На кухне, надев фартук и готовя на скорую руку ужин, она продолжала говорить о Богатенковых: о Даше, которая была теперь одна («Ведь это только подумать, каково ей», — твердила Шура), о самом подполковнике, который представлялся ей уже не просто душевным, мягким и чутким человеком, с которым всем легко работать («Я всегда говорила, да все у нас говорят, ты же знаешь, что он добрейший человек», — замечала она), но который нуждался, как ей казалось, теперь в душевной поддержке; потом снова возвращалась к Николаю («Такое несчастье, надо же», — повторяла она), к пожару, патронам, взрыву («Может быть, если бы не взрыв, он не лежал бы сейчас в больнице!») и опять начинала о Даше, о кладбище, о подполковнике.

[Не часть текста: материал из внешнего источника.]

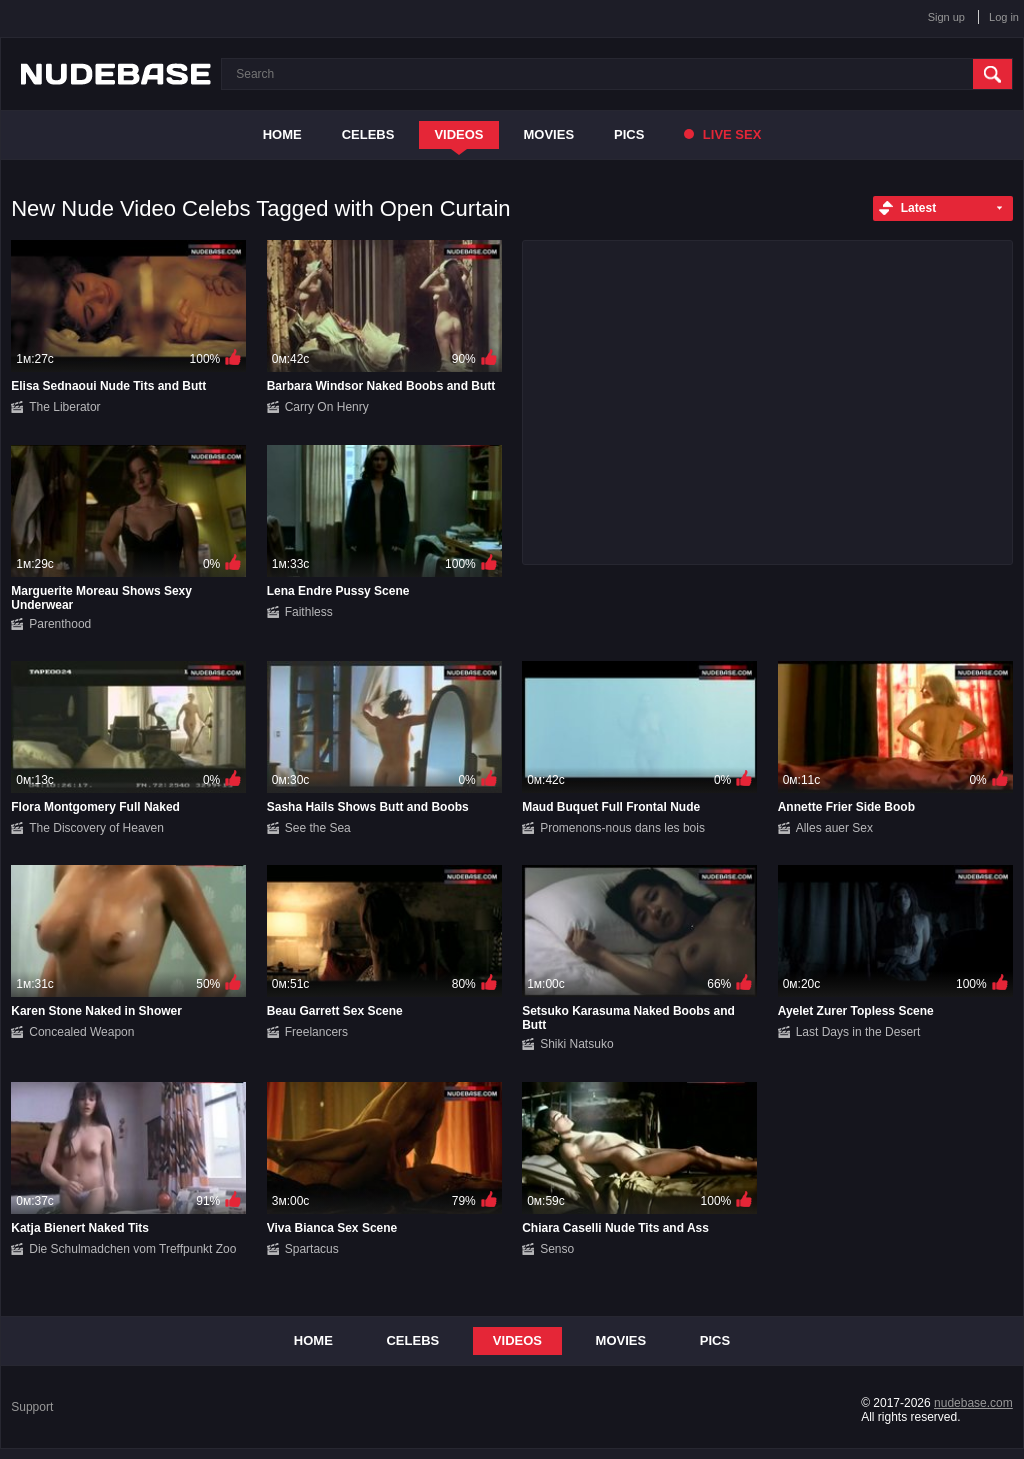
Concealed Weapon (81, 1032)
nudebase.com (973, 1403)
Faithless (309, 612)
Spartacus (312, 1249)
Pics (629, 134)
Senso (557, 1249)
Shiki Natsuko (576, 1044)
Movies (549, 134)
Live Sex (722, 134)
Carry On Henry (327, 407)
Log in (1004, 17)
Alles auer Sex (834, 828)
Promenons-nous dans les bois (622, 828)
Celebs (368, 134)
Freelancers (316, 1032)
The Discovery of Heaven (96, 828)
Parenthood (60, 624)
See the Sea (318, 828)
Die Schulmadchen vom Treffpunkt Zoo (132, 1249)
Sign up (946, 17)
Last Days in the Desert (858, 1032)
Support (32, 1407)
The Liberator (64, 407)
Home (282, 134)
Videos (458, 134)
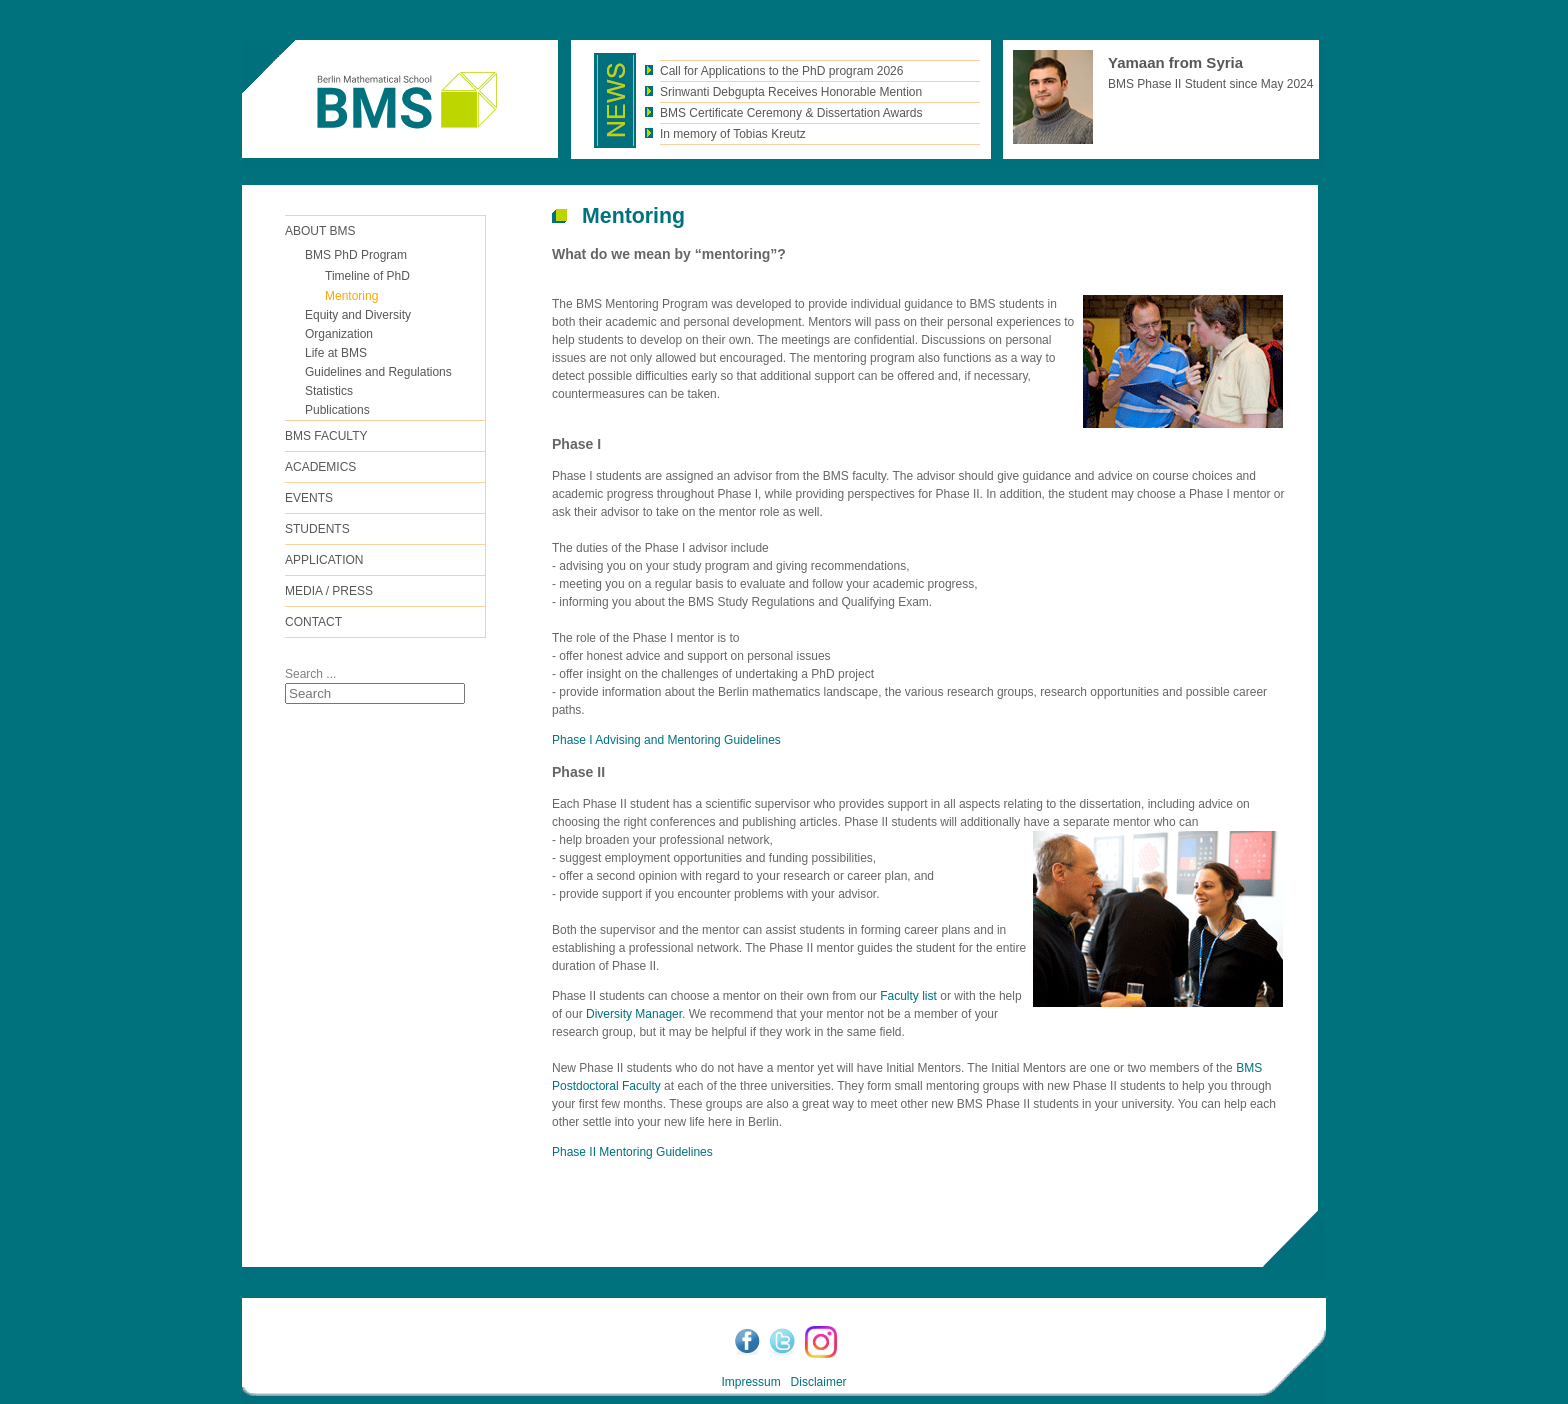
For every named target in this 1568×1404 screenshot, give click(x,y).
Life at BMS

Она говорила так, будто все это было частью ее жизни, и она не мыслила себя без этих забот. Егор с удивлением смотрел на нее. То, что открылось ему сегодня на каменной гряде, он видел сейчас в Шуре. «Вот она, естественность жизни! — мысленно восклицал он, ничего, однако, не говоря ей о своем открытии. — Для нее все это просто, естественно и необходимо!» Так же, как духовный мир Егора всегда представлялся Шуре богаче, шире и интереснее, чем ее, и это привлекало и тянуло ее к Егору, так же, как она чувствовала, что она обогащалась, живя с ним и открывая его для себя, — так теперь он, слушая ее и вглядываясь в ее необыкновенно живое и привлекательное лицо, но замечая уже не эту, всегда поражавшую его красоту, а другую — красоту ее души, — испытывал то же чувство нежности, какое всегда испытывала к нему Шура. Им же самим разбуженные в ней силы теперь восхищали и привлекали его. «Какая она!» — мысленно про себя говорил он, вкладывая в эти слова новый для себя и еще более волновавший его смысл.